Kalbe Sadiq, All India Muslim Personal Law Board: "The Quran only says that the head of a woman and a bit of her face should be covered. There is no need to cover the whole face. There is no mention of the "Talbani purdah" in the Koran. Islam is against the head-to-toe coverings imposed by the Taliban in Afghanistan. The Surah Noor from the Quran demands of a man not to look at the face of a woman and asks him to lower his gaze to protect her modesty."
Khalid Rasheed, Firangimahali, All India Muslim Personal Law Board: "It has become a fashion for some Indian Muslims to criticize the teachings of the holy Quran."
Maulana Mahmood Madani, Rajya Sabha member and general secretary, Jamiat Ulema-e-Hind: "Only Islamic scholars can speak on such issues, Azmi has received no Islamic education, it's only proper for Muslim women to wear veil, what she has said is an offence against Islam. She is talking about a sensitive issue without authority."
Arif Mohammad Khan, former Union minister, BJP: "Islam is against compelling mankind against their will.

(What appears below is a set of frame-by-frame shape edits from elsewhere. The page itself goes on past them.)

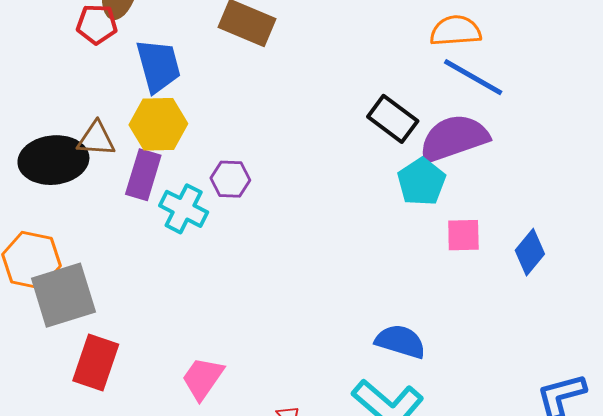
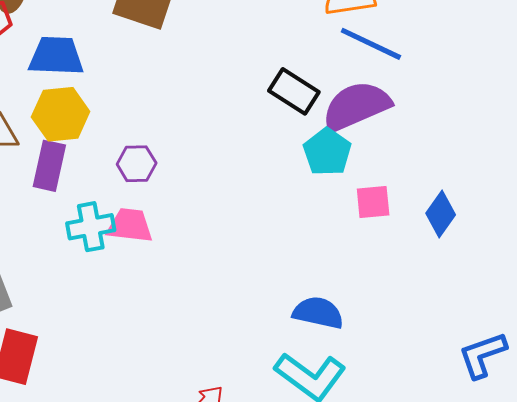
blue trapezoid: (158, 66) -> (56, 56), turned -68
cyan cross: (184, 209) -> (91, 227), moved, turned -33
pink trapezoid: (203, 378) -> (130, 225), moved, turned 66

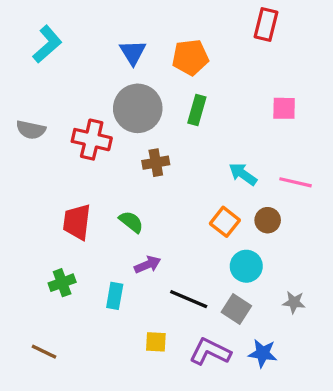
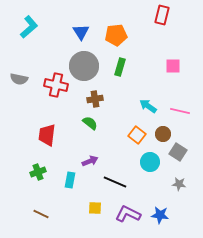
green semicircle: (131, 222) -> (90, 123), moved
gray square: (236, 309) -> (178, 152), moved
brown line: (44, 352) -> (41, 214), moved

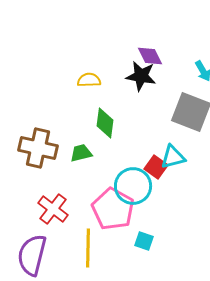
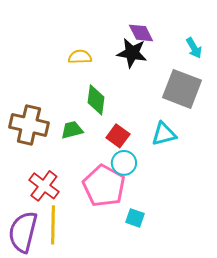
red square: (156, 167) -> (118, 136), moved
cyan circle: (133, 186) -> (124, 163), size x0.7
yellow line: (88, 248) -> (53, 225), moved

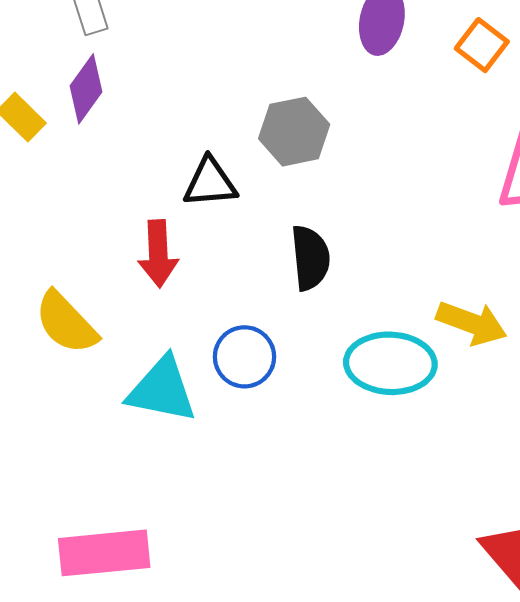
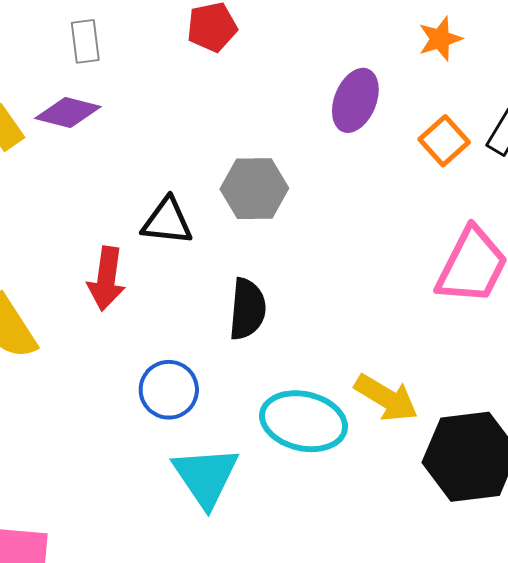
purple diamond: (86, 89) -> (68, 113), turned 58
cyan triangle: (162, 390) -> (206, 477), moved, turned 34

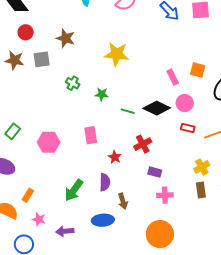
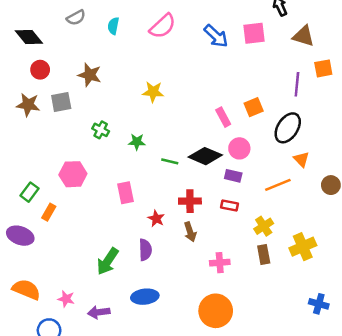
yellow star: (117, 54) -> (153, 92), size x0.7
orange square: (198, 70) -> (254, 107), turned -35
red rectangle: (188, 128) -> (230, 206), moved
pink hexagon: (49, 142) -> (73, 174), moved
red cross: (143, 144) -> (190, 201), turned 30
purple rectangle: (155, 172) -> (233, 176), moved
orange rectangle: (28, 195) -> (49, 212), moved
brown arrow: (123, 201) -> (190, 232), moved

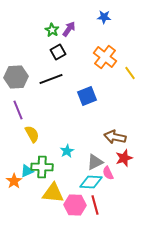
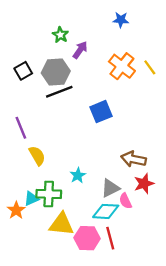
purple arrow: (69, 29) -> (80, 50), moved
black square: (58, 52) -> (23, 71), moved
yellow line: (130, 73) -> (150, 67), moved
gray hexagon: (16, 77) -> (56, 72), moved

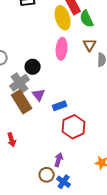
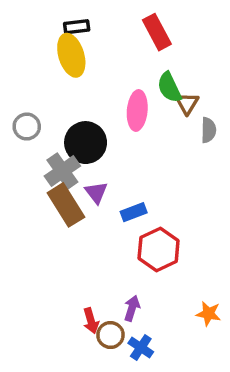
yellow ellipse: (63, 18) -> (71, 55), moved
green semicircle: (87, 19) -> (169, 87), moved
black circle: (33, 67) -> (86, 143), size x1.5
red arrow: (12, 140) -> (91, 321), moved

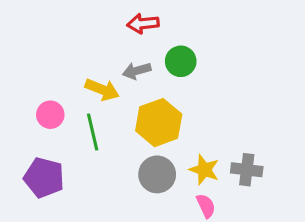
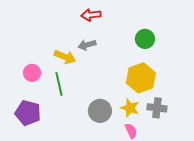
green circle: (181, 61) -> (145, 39), moved
yellow hexagon: (159, 123) -> (141, 78), moved

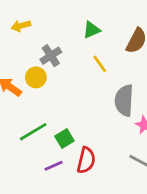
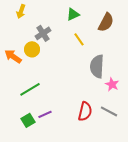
yellow arrow: (21, 26) -> (21, 11), turned -56
green square: (64, 138) -> (28, 120), moved
red semicircle: (86, 160) -> (85, 111), moved

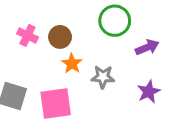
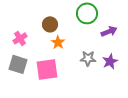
pink cross: (28, 35) -> (20, 38), moved, turned 32
gray star: (103, 77) -> (88, 58), moved

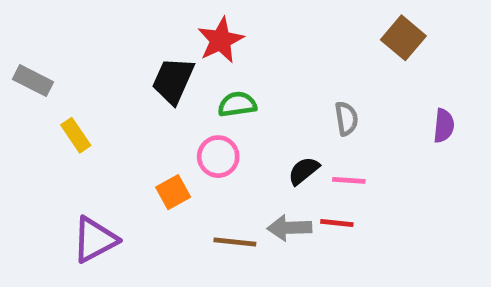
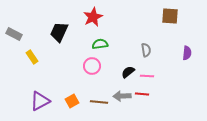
brown square: (403, 38) -> (170, 16), turned -36
black trapezoid: (173, 81) -> (59, 32), moved
orange square: (173, 192) -> (72, 101), moved

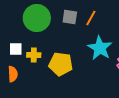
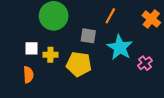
gray square: (70, 17) -> (88, 36), moved

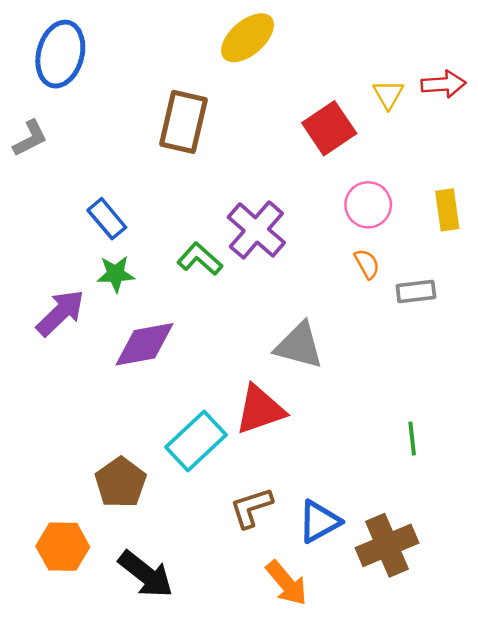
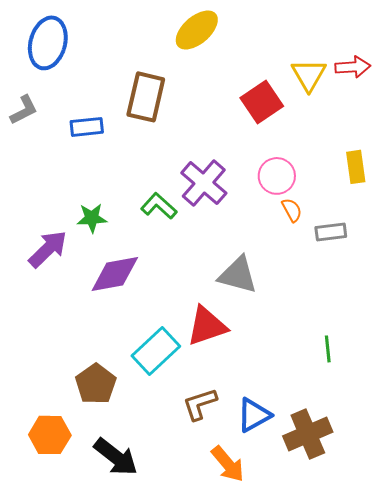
yellow triangle: (388, 94) -> (309, 75), size x1.4
pink circle: (368, 205) -> (277, 176), moved
blue rectangle: (107, 219) -> (87, 127), moved, turned -56

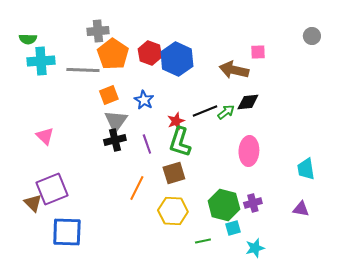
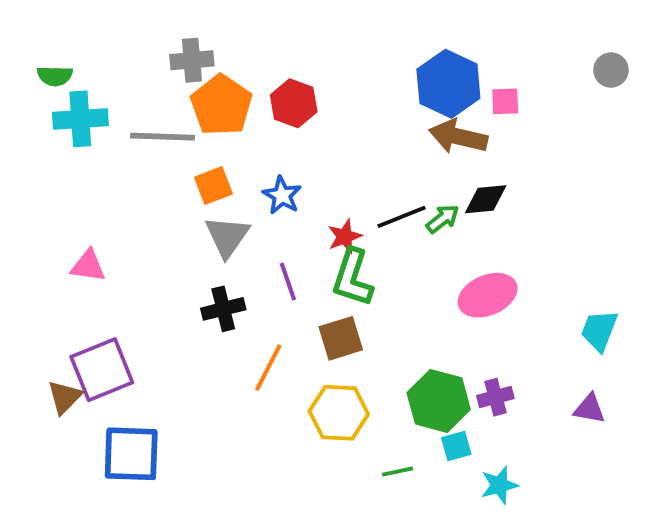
blue hexagon: (177, 59) -> (448, 84), moved
pink triangle: (45, 136) -> (88, 266), turned -36
black cross: (115, 140) -> (223, 309), moved
pink ellipse: (249, 151) -> (488, 295), turned 64
cyan trapezoid: (306, 169) -> (599, 330), turned 30
brown triangle: (33, 203) -> (65, 397), turned 30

Islam is against imposition of norms and attitudes. It only expects men and women to dress decently and not to provoke lewdness."
Syeda Hameed, member, Planning Commission: "The modesty code in Islam applies equally to men and women. Islam does not compel women to cover their faces, They are unnecessarily raising a controversy. The clamour against Shabana is an _expression of male bias. Nobody bothers about the Koranic injunctions on how to dress for men. It's ridiculous, women should speak out."
Liberals find much merit in Syeda Hameed's argument that despite there being explicit injunctions on the male way of dressing too, no one seems to be interested in enforcing any dress-code on such well-known Muslim men as any of the Mumbai film industry Khans or sportsmen, but Tennis star Sania Mirza's sporting gear was picked on, just as Shabana Azmi's call for a debate has been sensationalised. It is clear, they point out, that the patriarchal clergy is fighting a desperate battle against modernity's evolutionary onslaught.
In India, so far, any sort of a compulsion has always been frowned upon, even in Kashmir, as Dukhtaran-e-Millat had found out when it tried to enforce a compulsory Talibanesque purdah on the women in the valley. There were not many takers, despite threats of serious bodily harm. Elsewhere in India too, it has been well-established that the veil has more to do with cultural or regional, and less with religious, dimensions.
The traditional ghungat among the Hindu women in Rajasthan and elsewhere, or the non-observance of purdah by many Muslim women, which hardly ever elicits a comment, makes this abundantly clear.
But with Shabana Azmi's intervention, it is clear that the debate over the compulsory veil for the Muslim women has come out of the purdah.